Xu Mao, Yu Shihui, Li Pengyu, Chen Yili, Chen Yujun, Pan Jieyi, Deng Xin, Hu Haiyan
School of Pharmaceutical Sciences, Sun Yat-Sen University, Guangzhou 510006, China.
School of Pharmaceutical Sciences, Sun Yat-Sen University, Guangzhou 510006, China.
J Control Release. 2025 Feb 10;378:588-604. doi: 10.1016/j.jconrel.2024.12.040. Epub 2024 Dec 25.
Therapeutic challenges of chronic pulmonary infections caused by multidrug-resistant Pseudomonas aeruginosa (MDRP. aeruginosa) biofilms due to significantly enhanced antibiotic resistance. This resistance is driven by reduced outer membrane permeability, biofilm barriers, and excessive secretion of virulence factors. Thickened mucus in the airways exacerbates the problem by impeding antibiotic penetration, providing a breeding ground for biofilms, consequently aggravating infection. Moreover, biofilms recruit numerous immune cells, resulting in chronic inflammation and lung tissue damage. In turn, damaged airway further facilitates bacterial colonization and elevated mucus production. To thoroughly disintegrate the stubborn triad of "thickened mucus & dense biofilm & excessive inflammation" and address drug resistance, tailored multilayer nanoparticles (NPVC/PBIP NPs) were developed. NPVC/PBIP NPs were engineered through self-assembly of vanillin-chitosan amphiphilic polymer loading polymyxin B-linoleic acid ion pairs in.
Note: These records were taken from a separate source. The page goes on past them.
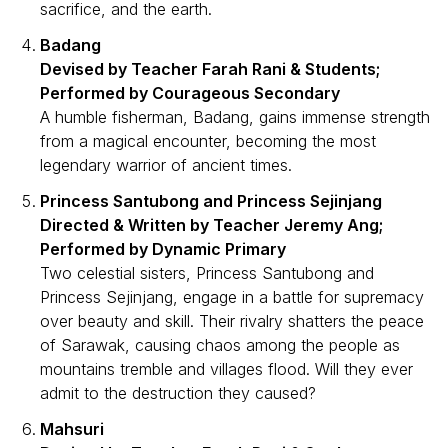
sacrifice, and the earth.
Badang
Devised by Teacher Farah Rani & Students;
Performed by Courageous Secondary
A humble fisherman, Badang, gains immense strength
from a magical encounter, becoming the most
legendary warrior of ancient times.
Princess Santubong and Princess Sejinjang
Directed & Written by Teacher Jeremy Ang;
Performed by Dynamic Primary
Two celestial sisters, Princess Santubong and
Princess Sejinjang, engage in a battle for supremacy
over beauty and skill. Their rivalry shatters the peace
of Sarawak, causing chaos among the people as
mountains tremble and villages flood. Will they ever
admit to the destruction they caused?
Mahsuri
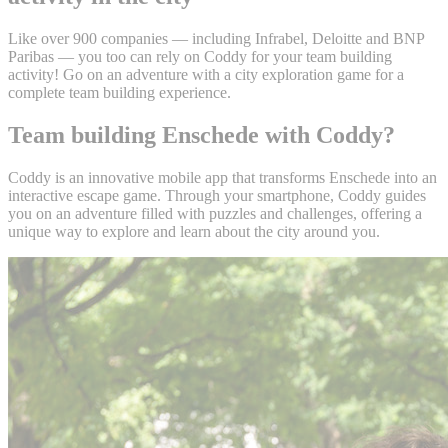
Like over 900 companies — including Infrabel, Deloitte and BNP
Paribas — you too can rely on Coddy for your team building
activity! Go on an adventure with a city exploration game for a
complete team building experience.
Team building Enschede with Coddy?
Coddy is an innovative mobile app that transforms Enschede into an
interactive escape game. Through your smartphone, Coddy guides
you on an adventure filled with puzzles and challenges, offering a
unique way to explore and learn about the city around you.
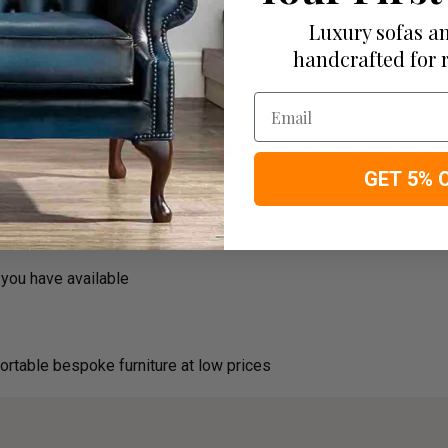
Luxury sofas an
handcrafted for 
Email
usehold decision.­­­­­­­­­Therefore in order to make this stre
GET 5% 
roducts
you have available
ortable bespoke furniture at low prices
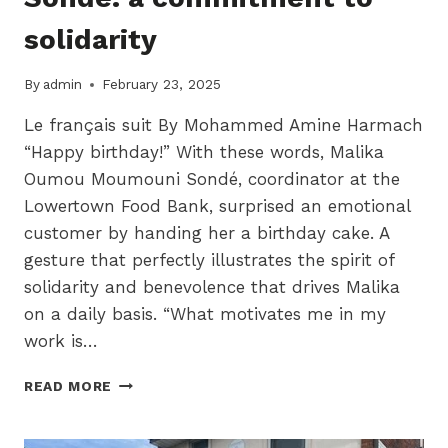
solidarity
By
admin
February 23, 2025
Le français suit By Mohammed Amine Harmach
“Happy birthday!” With these words, Malika
Oumou Moumouni Sondé, coordinator at the
Lowertown Food Bank, surprised an emotional
customer by handing her a birthday cake. A
gesture that perfectly illustrates the spirit of
solidarity and benevolence that drives Malika
on a daily basis. “What motivates me in my
work is…
MALIKA
READ MORE
OUMOU
MOUMOUNI
SONDÉ: A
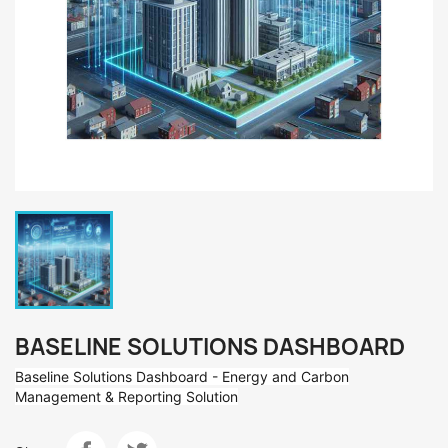
BASELINE SOLUTIONS DASHBOARD
Baseline Solutions Dashboard - Energy and Carbon
Management & Reporting Solution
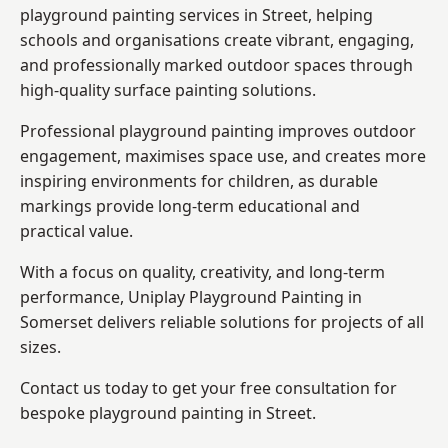
playground painting services in Street, helping
schools and organisations create vibrant, engaging,
and professionally marked outdoor spaces through
high-quality surface painting solutions.
Professional playground painting improves outdoor
engagement, maximises space use, and creates more
inspiring environments for children, as durable
markings provide long-term educational and
practical value.
With a focus on quality, creativity, and long-term
performance,
Uniplay Playground Painting in
Somerset
delivers reliable solutions for projects of all
sizes.
Contact us today to get your free consultation for
bespoke playground painting in Street.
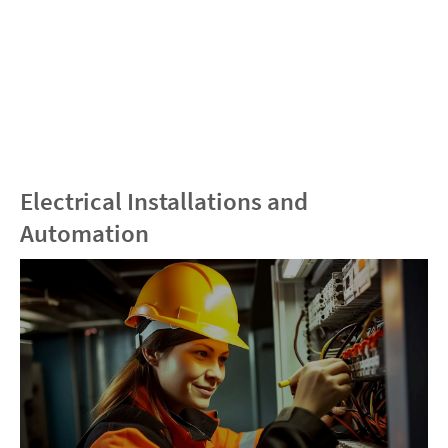
Electrical Installations and
Automation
Then polyaspartic acid and N-acetylcysteine-ε-poly-l-lysine were coated by layer-by-layer on the surface of vanillin-chitosan NPs via electrostatic interactions. As expected, the NAC units on NPVC/PBIP NPs effectively thinned human clinical sputum and porcine sputum, resulting in rapid sputum penetration followed by biofilm permeation. NPVC/PBIP NPs achieved over 99 % eradication of mature biofilms in vitro. Furthermore, they effectively inhibited virulence factors production and bacteria re-adhesion (biofilm reformation) while exhibiting superior anti-inflammatory and antioxidant activities. In a chronic pulmonary infection model, NPVC/PBIP NPs remarkably thinned airway mucus, reduced bacterial burden by 99.7 %, alleviated inflammatory cell infiltration, and minimized lung tissue damage. In summary, the NPVC/PBIP NPs represent a novel and promising strategy to manage MDRP. aeruginosa biofilms associated infections by disintegrating the stubborn triad of "thickened mucus & dense biofilm & excessive inflammation".
多重耐药铜绿假单胞菌(MDRP. aeruginosa)生物膜引起的慢性肺部感染的治疗挑战,这是由于抗生素耐药性显著增强所致。这种耐药性是由外膜通透性降低、生物膜屏障以及毒力因子的过度分泌驱动的。气道中增厚的黏液阻碍抗生素渗透,为生物膜提供滋生地,从而加剧感染,使问题更加严重。此外,生物膜募集大量免疫细胞,导致慢性炎症和肺组织损伤。反过来,受损的气道进一步促进细菌定植和黏液分泌增加。为了彻底瓦解“增厚的黏液、致密的生物膜和过度的炎症”这一顽固的三联征并解决耐药问题,研发了定制的多层纳米颗粒(NPVC/PBIP NPs)。NPVC/PBIP NPs通过香草醛 - 壳聚糖两亲聚合物负载多黏菌素B - 亚油酸离子对的自组装构建而成。然后通过静电相互作用在香草醛 - 壳聚糖纳米颗粒表面逐层包覆聚天冬氨酸和N - 乙酰半胱氨酸 - ε - 聚 - L - 赖氨酸。正如预期的那样,NPVC/PBIP NPs上的NAC单元有效稀释了人类临床痰液和猪痰液,实现了快速的痰液渗透,随后是生物膜渗透。NPVC/PBIP NPs在体外实现了对成熟生物膜超过99%的根除。此外,它们有效抑制毒力因子的产生和细菌再黏附(生物膜再形成),同时表现出卓越的抗炎和抗氧化活性。在慢性肺部感染模型中,NPVC/PBIP NPs显著稀释气道黏液,使细菌载量降低99.7%,减轻炎症细胞浸润,并使肺组织损伤最小化。总之,NPVC/PBIP NPs代表了一种通过瓦解“增厚的黏液、致密的生物膜和过度的炎症”这一顽固三联征来管理与MDRP. aeruginosa生物膜相关感染的新颖且有前景的策略。